Registriert seit 07.06.2013

2021-12-02 11:18:05 Uhr
Gestern auf einem windtechnisch wie emotionalen stürmischen Abendspaziergang hat das Album zum ersten Mal richtig geklickt.

Marküs

Postings: 904

Registriert seit 08.02.2018

2021-12-02 11:00:19 Uhr
Gott ist das Album geil! Chelsea ist so viel besser als auf ihren beiden letzten Platten. Und der Grunge Einschlag auf der Scheibe ist auch nur fett. Innovativ und geil! Und Crimson Stone ist schlicht ein Meisterwerk von einem Song!

Hierkannmanparken

Postings: 17

Registriert seit 22.10.2021

2021-11-27 21:12:37 Uhr
Bin mit meinen Erwartungen an ein neues Converge-Album komplett gegen die Wand gefahren beim ersten Hören.
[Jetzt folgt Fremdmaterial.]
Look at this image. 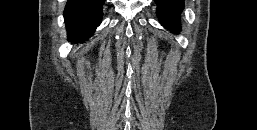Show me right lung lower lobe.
Here are the masks:
<instances>
[{"mask_svg": "<svg viewBox=\"0 0 257 130\" xmlns=\"http://www.w3.org/2000/svg\"><path fill=\"white\" fill-rule=\"evenodd\" d=\"M105 0H68L64 18L69 41L83 43L102 21Z\"/></svg>", "mask_w": 257, "mask_h": 130, "instance_id": "right-lung-lower-lobe-1", "label": "right lung lower lobe"}]
</instances>
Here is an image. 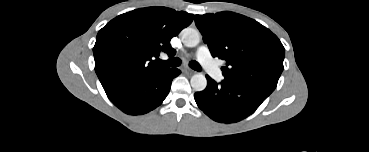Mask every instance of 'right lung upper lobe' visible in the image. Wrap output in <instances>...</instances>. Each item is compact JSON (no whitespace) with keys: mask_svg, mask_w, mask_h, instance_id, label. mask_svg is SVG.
Wrapping results in <instances>:
<instances>
[{"mask_svg":"<svg viewBox=\"0 0 369 152\" xmlns=\"http://www.w3.org/2000/svg\"><path fill=\"white\" fill-rule=\"evenodd\" d=\"M194 15L166 7L136 9L117 16L97 34L95 71L106 93L169 68L155 58L174 56L170 40L191 24Z\"/></svg>","mask_w":369,"mask_h":152,"instance_id":"1","label":"right lung upper lobe"}]
</instances>
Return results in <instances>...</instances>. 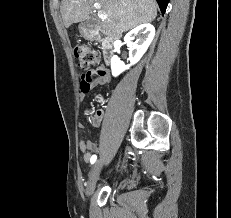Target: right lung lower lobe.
Returning a JSON list of instances; mask_svg holds the SVG:
<instances>
[{"instance_id":"right-lung-lower-lobe-1","label":"right lung lower lobe","mask_w":231,"mask_h":218,"mask_svg":"<svg viewBox=\"0 0 231 218\" xmlns=\"http://www.w3.org/2000/svg\"><path fill=\"white\" fill-rule=\"evenodd\" d=\"M156 1L160 7L162 14H164L169 0H156Z\"/></svg>"}]
</instances>
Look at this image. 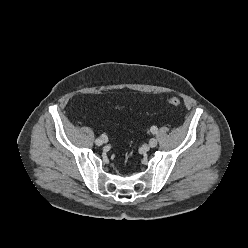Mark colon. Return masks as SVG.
<instances>
[{
    "label": "colon",
    "mask_w": 248,
    "mask_h": 248,
    "mask_svg": "<svg viewBox=\"0 0 248 248\" xmlns=\"http://www.w3.org/2000/svg\"><path fill=\"white\" fill-rule=\"evenodd\" d=\"M168 103L172 106L179 107L181 105V101L177 97H171L168 99Z\"/></svg>",
    "instance_id": "5ec220e1"
}]
</instances>
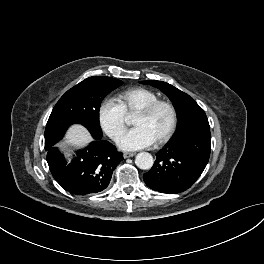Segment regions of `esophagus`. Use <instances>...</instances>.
Segmentation results:
<instances>
[{"label":"esophagus","mask_w":264,"mask_h":264,"mask_svg":"<svg viewBox=\"0 0 264 264\" xmlns=\"http://www.w3.org/2000/svg\"><path fill=\"white\" fill-rule=\"evenodd\" d=\"M135 155H136L135 152H125V153L123 154V157H124V158H130V157H133V156H135Z\"/></svg>","instance_id":"esophagus-1"}]
</instances>
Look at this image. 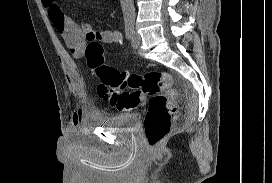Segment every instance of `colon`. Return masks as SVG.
<instances>
[{
    "label": "colon",
    "mask_w": 272,
    "mask_h": 183,
    "mask_svg": "<svg viewBox=\"0 0 272 183\" xmlns=\"http://www.w3.org/2000/svg\"><path fill=\"white\" fill-rule=\"evenodd\" d=\"M103 46L89 42L85 48L87 66L98 81L97 91L103 100L119 111L141 106L150 97L144 129L150 146L158 145L170 132L177 115L178 93L167 72L149 71L143 75L120 72L104 63Z\"/></svg>",
    "instance_id": "1"
}]
</instances>
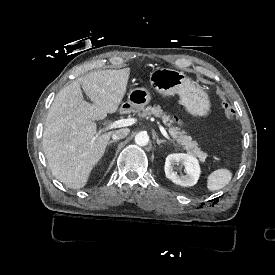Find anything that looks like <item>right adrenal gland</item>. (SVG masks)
Segmentation results:
<instances>
[{
    "mask_svg": "<svg viewBox=\"0 0 275 275\" xmlns=\"http://www.w3.org/2000/svg\"><path fill=\"white\" fill-rule=\"evenodd\" d=\"M118 141H119V140H113V141H110V142L108 143V147H110V146H111V144H113V143H115V144H116V143H118Z\"/></svg>",
    "mask_w": 275,
    "mask_h": 275,
    "instance_id": "2a0ac1e0",
    "label": "right adrenal gland"
}]
</instances>
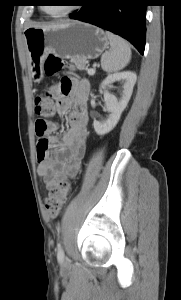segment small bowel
Returning <instances> with one entry per match:
<instances>
[{
	"instance_id": "obj_1",
	"label": "small bowel",
	"mask_w": 181,
	"mask_h": 300,
	"mask_svg": "<svg viewBox=\"0 0 181 300\" xmlns=\"http://www.w3.org/2000/svg\"><path fill=\"white\" fill-rule=\"evenodd\" d=\"M51 92L55 95L56 112L67 116L69 128L59 138L53 135L59 124L48 121L46 138L37 142V171L49 190L74 177L81 167L87 146L89 85L85 80L66 76L51 87Z\"/></svg>"
}]
</instances>
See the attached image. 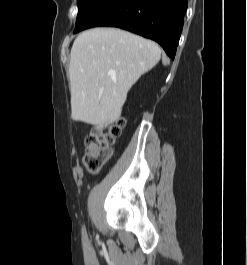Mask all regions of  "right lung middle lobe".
Segmentation results:
<instances>
[{"label": "right lung middle lobe", "mask_w": 247, "mask_h": 265, "mask_svg": "<svg viewBox=\"0 0 247 265\" xmlns=\"http://www.w3.org/2000/svg\"><path fill=\"white\" fill-rule=\"evenodd\" d=\"M99 0H77L78 2V15L76 20V25L85 17L89 10L98 2Z\"/></svg>", "instance_id": "obj_1"}]
</instances>
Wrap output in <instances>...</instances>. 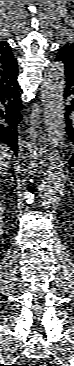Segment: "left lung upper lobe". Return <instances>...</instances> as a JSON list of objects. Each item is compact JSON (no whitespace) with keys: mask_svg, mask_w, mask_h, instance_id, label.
<instances>
[{"mask_svg":"<svg viewBox=\"0 0 74 366\" xmlns=\"http://www.w3.org/2000/svg\"><path fill=\"white\" fill-rule=\"evenodd\" d=\"M56 60L62 61L65 67L74 70V44H66L60 48Z\"/></svg>","mask_w":74,"mask_h":366,"instance_id":"left-lung-upper-lobe-1","label":"left lung upper lobe"}]
</instances>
Mittlerweile gefällt mir das Album aber sehr gut. Die ganzen verschiedenen Einflüsse der Bands harmonieren auch. Meine Highlights sind Coil (diese eingebaute Rhythmuspause finde ich richtig gut) und natürlich Crimson Stone.

Affengitarre

User und News-Scout

Postings: 9455

Registriert seit 23.07.2014

2021-11-26 18:28:41 Uhr
Ja, mir hat das Album beim zweiten Durchlauf auch ein gutes Stück mehr zugesagt und es wird auch immer besser, auch wenn ich es nach wie vor noch für ein wenig käsig halte teilweise. Bin dennoch froh, dass sie jetzt eine neue Richtung eingeschlagen haben. "The Dusk in Us" war zwar sehr gut, aber eben auch nicht soo weit von dessen Vorgänger entfernt. Noch ein Album in der Richtung hätte mich wohl ein wenig gelangweilt.

fakeboy

Postings: 1523

Registriert seit 21.08.2019

2021-11-26 18:25:56 Uhr
Ich sag nur: Forever Failure!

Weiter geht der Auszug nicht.